ティナが所持する大剣に亀裂が入り、更に彼女の身に付けている鎧も罅割れが広がっていく。このままでは男の圧倒的な腕力によって武器も防具も破壊され、身体も押し潰されてしまう。そう判断したティナは最後の賭けとして腰の袋に手を伸ばす。



(お願いします……力を貸してください!!)



必死に腕を伸ばしてティナは腰の袋の糸を引き千切ると、小袋の中に手を伸ばす。やがてティナを守る大剣と防具が砕け散ろうとした瞬間、彼女は袋の中から漆黒の大剣を抜き放つ。



「はぁあああっ!!」

「ぬうっ!?」



袋から有り得ない大きさと要領の大剣が引き抜かれた事にナナシは驚くが、更にその漆黒の大剣から衝撃波を放たれ、彼の身体が吹き飛ぶ。この袋の正体はティナが所有していた正真正銘の「ストレージバック」であり、その中にはレイナが作り出してくれた「聖剣デュランダル」を収納していた。


外見はただの小袋にしか見えないが、この袋にはあらゆる物体を入れる事が出来る。この小袋はティナが黄金冒険者に昇格した際、ある依頼を引き受けた時の報酬として受け取った物である。



「くっ……がはっ!!」

「……まだ、楽しませてくれるか」



ティナは血反吐を吐きながらも壊れてしまった大剣を手放し、何とかデュランダルを松葉杖代わりにして立ち上がる。その様子を見ていたナナシは口元から血を流しながらも笑みを浮かべ、再び向かい合う。


レイナから受け取った聖剣デュランダルはティナも扱えるように改竄されており、彼女は身に付けていた鎧を外す。罅割れた鎧を身に付けていても意味はなく、次にナナシの攻撃を受けた時は壊れるのは目に見えていた。それならば重たい鎧を身に付ける理由もなく、彼女はナナシと向き合う。



「勝負は、これからです!!」

「ほう……威勢は良いが、その状態で戦えるのか?」

「舐めないでください……私も黄金冒険者です」



ナナシに対してティナは踏み込むと、彼女は先ほどまでとは打って変わった素早さでナナシの元へと迫る。明らかに彼女の速度が上昇した事にナナシは驚くが、すぐに二つの剣を重ねて彼女のデュランダルを受け止める。



「この程度……ぬっ!?」

「はぁあああっ!!」



放たれた刃をナナシは受け止めようとしたが、思っていた以上にティナの斬撃は重く、彼は後方へと押し込まれる。明らかにティナの動きと力が上がっている事に気付いたナナシは彼女の身に付けている鎧を目にした。



(重い鎧を外した事で本来の力と速度を発揮したか!!)



ティナが普段から身に付けている鎧はただの鎧ではなく、彼女の力を抑えるための拘束具の役目も存在した。ティナは人間とドワーフの間に生まれたハーフであるため、その腕力は本物のドワーフにも劣らない。


ナナシとティナはその場で激しく打ち合い、一見はナナシが防戦一方に追い込まれていた。しかし、実際の所はティナの方が精神的に追い詰められている。

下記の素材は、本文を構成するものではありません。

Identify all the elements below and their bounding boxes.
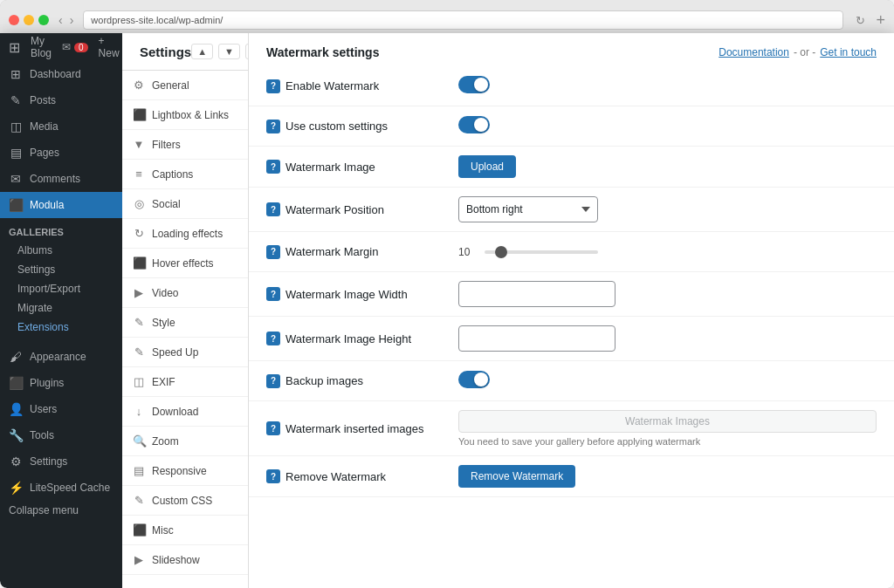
input-watermark-image-height[interactable]	[458, 325, 615, 352]
watermark-section-title: Watermark settings	[266, 45, 379, 59]
left-panel-video[interactable]: ▶ Video	[122, 278, 248, 308]
sidebar-sub-extensions[interactable]: Extensions	[0, 318, 122, 337]
left-panel-label-hover: Hover effects	[152, 257, 213, 270]
sidebar-item-pages[interactable]: ▤ Pages	[0, 140, 122, 166]
upload-button[interactable]: Upload	[458, 155, 516, 178]
left-panel-misc[interactable]: ⬛ Misc	[122, 516, 248, 545]
left-panel-download[interactable]: ↓ Download	[122, 397, 248, 427]
control-watermark-image-width	[458, 281, 877, 307]
admin-bar-comments[interactable]: ✉ 0	[62, 41, 88, 53]
browser-chrome: ‹ › wordpress-site.local/wp-admin/ ↻ +	[0, 0, 894, 33]
sidebar-item-modula[interactable]: ⬛ Modula	[0, 192, 122, 218]
sidebar-item-posts[interactable]: ✎ Posts	[0, 87, 122, 113]
help-icon-watermark-margin[interactable]: ?	[266, 245, 280, 259]
left-panel-loading[interactable]: ↻ Loading effects	[122, 219, 248, 249]
left-panel-customcss[interactable]: ✎ Custom CSS	[122, 486, 248, 516]
sidebar-label-settings-main: Settings	[30, 455, 67, 468]
get-in-touch-link[interactable]: Get in touch	[820, 46, 877, 58]
reload-icon[interactable]: ↻	[856, 14, 865, 27]
sidebar-sub-settings[interactable]: Settings	[0, 260, 122, 279]
nav-arrows: ‹ ›	[56, 13, 76, 27]
sidebar-item-users[interactable]: 👤 Users	[0, 396, 122, 422]
sidebar-item-litespeed[interactable]: ⚡ LiteSpeed Cache	[0, 475, 122, 501]
sidebar-item-dashboard[interactable]: ⊞ Dashboard	[0, 61, 122, 87]
left-panel-general[interactable]: ⚙ General	[122, 71, 248, 100]
new-tab-button[interactable]: +	[876, 11, 885, 30]
help-icon-remove-watermark[interactable]: ?	[266, 469, 280, 483]
documentation-link[interactable]: Documentation	[719, 46, 789, 58]
setting-row-backup-images: ? Backup images	[249, 361, 894, 401]
sidebar-label-litespeed: LiteSpeed Cache	[30, 482, 110, 494]
left-panel-style[interactable]: ✎ Style	[122, 308, 248, 338]
setting-label-wrap-wm-height: ? Watermark Image Height	[266, 332, 458, 345]
left-panel-speedup[interactable]: ✎ Speed Up	[122, 338, 248, 367]
forward-button[interactable]: ›	[67, 13, 77, 27]
sidebar-label-modula: Modula	[30, 199, 64, 211]
collapse-down-button[interactable]: ▼	[218, 44, 240, 59]
sidebar-sub-migrate[interactable]: Migrate	[0, 298, 122, 318]
sidebar-item-comments[interactable]: ✉ Comments	[0, 166, 122, 192]
left-panel-exif[interactable]: ◫ EXIF	[122, 367, 248, 397]
sidebar-collapse-menu[interactable]: Collapse menu	[0, 501, 122, 520]
help-icon-custom-settings[interactable]: ?	[266, 120, 280, 133]
left-panel-hover[interactable]: ⬛ Hover effects	[122, 249, 248, 278]
sidebar-item-appearance[interactable]: 🖌 Appearance	[0, 344, 122, 370]
sidebar-item-plugins[interactable]: ⬛ Plugins	[0, 370, 122, 396]
wp-logo-icon: ⊞	[9, 39, 20, 56]
left-panel-social[interactable]: ◎ Social	[122, 189, 248, 219]
toggle-backup-images[interactable]	[458, 371, 490, 388]
admin-bar-site[interactable]: My Blog	[31, 35, 52, 59]
remove-watermark-button[interactable]: Remove Watermark	[458, 465, 575, 488]
setting-label-wrap-remove: ? Remove Watermark	[266, 469, 458, 483]
input-watermark-image-width[interactable]	[458, 281, 615, 307]
left-panel-filters[interactable]: ▼ Filters	[122, 130, 248, 160]
left-panel-zoom[interactable]: 🔍 Zoom	[122, 427, 248, 456]
help-icon-watermark-position[interactable]: ?	[266, 202, 280, 216]
label-use-custom-settings: Use custom settings	[285, 120, 388, 133]
back-button[interactable]: ‹	[56, 13, 65, 27]
help-icon-watermark-image[interactable]: ?	[266, 160, 280, 174]
help-icon-enable-watermark[interactable]: ?	[266, 79, 280, 93]
toggle-use-custom-settings[interactable]	[458, 116, 490, 133]
slider-watermark-margin[interactable]	[485, 250, 598, 254]
sidebar-sub-import-export[interactable]: Import/Export	[0, 279, 122, 298]
control-remove-watermark: Remove Watermark	[458, 465, 877, 488]
plugins-icon: ⬛	[9, 376, 23, 390]
watermark-links: Documentation - or - Get in touch	[719, 46, 877, 58]
appearance-icon: 🖌	[9, 350, 23, 364]
watermark-images-button[interactable]: Watermak Images	[458, 410, 877, 433]
setting-row-watermark-position: ? Watermark Position Bottom right Top le…	[249, 188, 894, 232]
left-panel-captions[interactable]: ≡ Captions	[122, 160, 248, 189]
collapse-up-button[interactable]: ▲	[191, 44, 213, 59]
sidebar-item-tools[interactable]: 🔧 Tools	[0, 422, 122, 448]
galleries-section-label: Galleries	[0, 218, 122, 241]
left-panel-slideshow[interactable]: ▶ Slideshow	[122, 545, 248, 575]
sidebar-label-pages: Pages	[30, 147, 59, 159]
settings-header-controls: ▲ ▼ ▲	[191, 44, 249, 59]
setting-label-wrap-wm-position: ? Watermark Position	[266, 202, 458, 216]
left-panel-label-general: General	[152, 79, 189, 92]
settings-header: Settings ▲ ▼ ▲	[122, 33, 248, 71]
minimize-button[interactable]	[24, 15, 34, 25]
select-watermark-position[interactable]: Bottom right Top left Top center Top rig…	[458, 196, 598, 222]
watermark-header: Watermark settings Documentation - or - …	[249, 33, 894, 66]
sidebar-item-media[interactable]: ◫ Media	[0, 113, 122, 140]
address-bar[interactable]: wordpress-site.local/wp-admin/	[83, 10, 843, 30]
help-icon-watermark-image-height[interactable]: ?	[266, 332, 280, 345]
help-icon-watermark-inserted[interactable]: ?	[266, 421, 280, 435]
captions-icon: ≡	[133, 168, 145, 181]
help-icon-watermark-image-width[interactable]: ?	[266, 287, 280, 301]
sidebar-label-users: Users	[30, 403, 57, 415]
help-icon-backup-images[interactable]: ?	[266, 374, 280, 388]
sidebar-item-settings-main[interactable]: ⚙ Settings	[0, 448, 122, 475]
maximize-button[interactable]	[38, 15, 49, 25]
left-panel-responsive[interactable]: ▤ Responsive	[122, 456, 248, 486]
toggle-enable-watermark[interactable]	[458, 76, 490, 93]
filters-icon: ▼	[133, 138, 145, 151]
sidebar-sub-albums[interactable]: Albums	[0, 241, 122, 260]
general-icon: ⚙	[133, 79, 145, 92]
admin-bar-new[interactable]: + New	[99, 35, 120, 59]
left-panel-lightbox[interactable]: ⬛ Lightbox & Links	[122, 100, 248, 130]
loading-icon: ↻	[133, 227, 145, 240]
close-button[interactable]	[9, 15, 19, 25]
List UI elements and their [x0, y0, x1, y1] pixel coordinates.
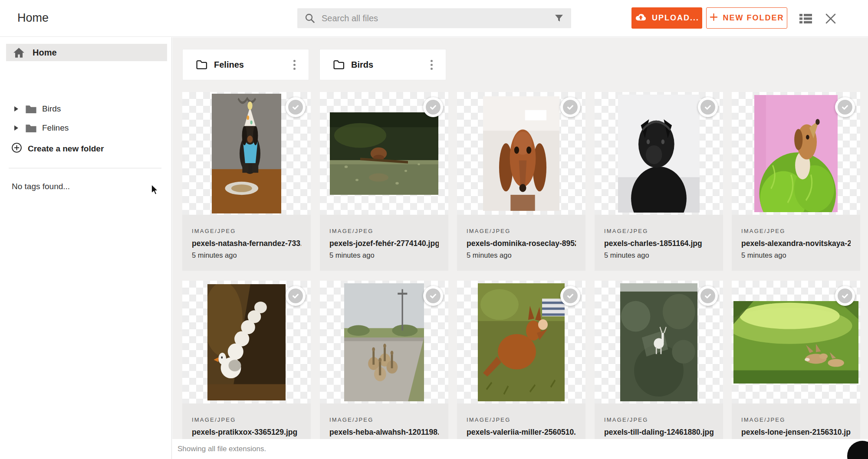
file-thumbnail[interactable]: [732, 281, 860, 403]
check-icon: [426, 100, 441, 115]
check-icon: [563, 289, 578, 303]
status-text: Showing all file extensions.: [178, 445, 266, 453]
photo-goat-mountain: [620, 283, 697, 401]
file-thumbnail[interactable]: [182, 92, 311, 215]
sidebar-item-felines[interactable]: Felines: [0, 120, 167, 136]
folder-outline-icon: [333, 60, 345, 70]
file-type: IMAGE/JPEG: [192, 228, 301, 234]
file-info: IMAGE/JPEG pexels-charles-1851164.jpg 5 …: [595, 215, 723, 271]
photo-dog-green-wrap: [754, 95, 838, 212]
new-folder-button[interactable]: NEW FOLDER: [706, 7, 787, 29]
select-checkmark[interactable]: [286, 286, 306, 306]
upload-button[interactable]: UPLOAD...: [631, 7, 702, 29]
filter-icon[interactable]: [554, 13, 564, 23]
file-thumbnail[interactable]: [457, 92, 585, 215]
file-thumbnail[interactable]: [595, 281, 723, 403]
status-bar: Showing all file extensions.: [172, 439, 868, 459]
search-input[interactable]: [322, 13, 554, 23]
file-name: pexels-natasha-fernandez-733...: [192, 239, 301, 248]
file-thumbnail[interactable]: [182, 281, 311, 403]
file-type: IMAGE/JPEG: [467, 416, 576, 423]
file-info: IMAGE/JPEG pexels-natasha-fernandez-733.…: [182, 215, 311, 271]
select-checkmark[interactable]: [286, 97, 306, 117]
file-type: IMAGE/JPEG: [467, 228, 576, 234]
file-type: IMAGE/JPEG: [329, 228, 439, 234]
sidebar-item-home[interactable]: Home: [6, 44, 167, 61]
plus-icon: [710, 13, 718, 23]
file-card[interactable]: IMAGE/JPEG pexels-natasha-fernandez-733.…: [182, 92, 311, 271]
file-time: 5 minutes ago: [604, 251, 713, 260]
photo-geese-road: [344, 283, 424, 401]
select-checkmark[interactable]: [423, 286, 443, 306]
file-thumbnail[interactable]: [595, 92, 723, 215]
caret-right-icon[interactable]: [14, 106, 18, 111]
select-checkmark[interactable]: [560, 286, 580, 306]
main-content: Felines Birds: [172, 37, 868, 459]
file-thumbnail[interactable]: [320, 281, 448, 403]
check-icon: [426, 289, 441, 303]
kebab-menu-icon[interactable]: [292, 58, 297, 72]
file-time: 5 minutes ago: [467, 251, 576, 260]
file-type: IMAGE/JPEG: [329, 416, 439, 423]
sidebar: Home Birds Felines Create a new fo: [0, 37, 172, 459]
file-card[interactable]: IMAGE/JPEG pexels-jozef-fehér-2774140.jp…: [320, 92, 448, 271]
file-name: pexels-heba-alwahsh-1201198...: [329, 427, 439, 437]
create-new-folder-button[interactable]: Create a new folder: [11, 142, 104, 155]
file-thumbnail[interactable]: [732, 92, 860, 215]
circle-plus-icon: [11, 142, 22, 155]
check-icon: [700, 289, 715, 303]
file-card[interactable]: IMAGE/JPEG pexels-alexandra-novitskaya-2…: [732, 92, 860, 271]
select-checkmark[interactable]: [835, 286, 855, 306]
no-tags-message: No tags found...: [12, 182, 70, 191]
page-title: Home: [17, 11, 49, 25]
file-type: IMAGE/JPEG: [741, 228, 851, 234]
file-card[interactable]: IMAGE/JPEG pexels-heba-alwahsh-1201198..…: [320, 281, 448, 459]
check-icon: [700, 100, 715, 115]
file-name: pexels-dominika-roseclay-8952...: [467, 239, 576, 248]
check-icon: [838, 289, 852, 303]
file-card[interactable]: IMAGE/JPEG pexels-till-daling-12461880.j…: [595, 281, 723, 459]
file-thumbnail[interactable]: [320, 92, 448, 215]
photo-black-pug: [618, 95, 700, 213]
file-time: 5 minutes ago: [741, 251, 851, 260]
file-time: 5 minutes ago: [329, 251, 439, 260]
kebab-menu-icon[interactable]: [429, 58, 434, 72]
select-checkmark[interactable]: [423, 97, 443, 117]
caret-right-icon[interactable]: [14, 125, 18, 131]
list-view-toggle-icon[interactable]: [799, 13, 812, 24]
folder-icon: [25, 104, 37, 114]
file-name: pexels-alexandra-novitskaya-2...: [741, 239, 851, 248]
select-checkmark[interactable]: [560, 97, 580, 117]
photo-party-dog: [212, 94, 281, 213]
select-checkmark[interactable]: [835, 97, 855, 117]
file-card[interactable]: IMAGE/JPEG pexels-charles-1851164.jpg 5 …: [595, 92, 723, 271]
sidebar-folder-label: Felines: [42, 123, 69, 133]
close-icon[interactable]: [825, 13, 836, 24]
cloud-upload-icon: [635, 13, 647, 24]
select-checkmark[interactable]: [698, 286, 718, 306]
folder-chip-label: Birds: [351, 60, 429, 70]
sidebar-item-birds[interactable]: Birds: [0, 101, 167, 117]
file-card[interactable]: IMAGE/JPEG pexels-pratikxox-3365129.jpg: [182, 281, 311, 459]
file-time: 5 minutes ago: [192, 251, 301, 260]
photo-rabbits-grass: [733, 301, 858, 384]
top-bar: Home UPLOAD... NEW FOLDER: [0, 0, 868, 37]
file-name: pexels-pratikxox-3365129.jpg: [192, 427, 301, 437]
file-thumbnail[interactable]: [457, 281, 585, 403]
search-box[interactable]: [297, 8, 571, 28]
file-info: IMAGE/JPEG pexels-alexandra-novitskaya-2…: [732, 215, 860, 271]
search-icon: [304, 13, 316, 24]
file-name: pexels-charles-1851164.jpg: [604, 239, 713, 248]
home-icon: [13, 47, 25, 58]
photo-swimming-dog: [330, 112, 438, 195]
file-card[interactable]: IMAGE/JPEG pexels-valeriia-miller-256051…: [457, 281, 585, 459]
file-card[interactable]: IMAGE/JPEG pexels-lone-jensen-2156310.jp…: [732, 281, 860, 459]
file-card[interactable]: IMAGE/JPEG pexels-dominika-roseclay-8952…: [457, 92, 585, 271]
file-manager-app: Home UPLOAD... NEW FOLDER: [0, 0, 868, 459]
folder-chip-birds[interactable]: Birds: [319, 49, 446, 80]
select-checkmark[interactable]: [698, 97, 718, 117]
check-icon: [288, 289, 303, 303]
photo-gulls: [207, 284, 286, 400]
check-icon: [838, 100, 852, 115]
folder-chip-felines[interactable]: Felines: [182, 49, 309, 80]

(強い!!これほどの相手、今までに戦った事がない!!)



どんな攻撃を繰り出しても正面から受け止め、弾き返してくるナナシに対してティナは冷や汗を流し、一方で最初は本来の速さと力を取り戻したティナに翻弄されていたナナシも冷静に対処を行う。



「ふんっ!!」

「うぐっ!?」



鎧を外して身軽になったティナだが、逆に言えば防具を外した事で身を守る術を失い、攻撃の合間にナナシが繰り出した蹴りによって彼女の身体は後ろへと仰け反る。それを見てナナシは追撃を加えようとしたが、再びティナはデュランダルの力を発揮した。



「はああっ!!」

「ぬうっ!?」



デュランダルが放つ衝撃波に関してはナナシを防ぐ事は出来ず、身体が吹き飛ばされないように大剣を地面に突き刺す。並の人間ならば身体が押し潰されてもおかしくはない威力なのだが、耐久力も巨人族並なのかナナシは一歩も引き下がらない。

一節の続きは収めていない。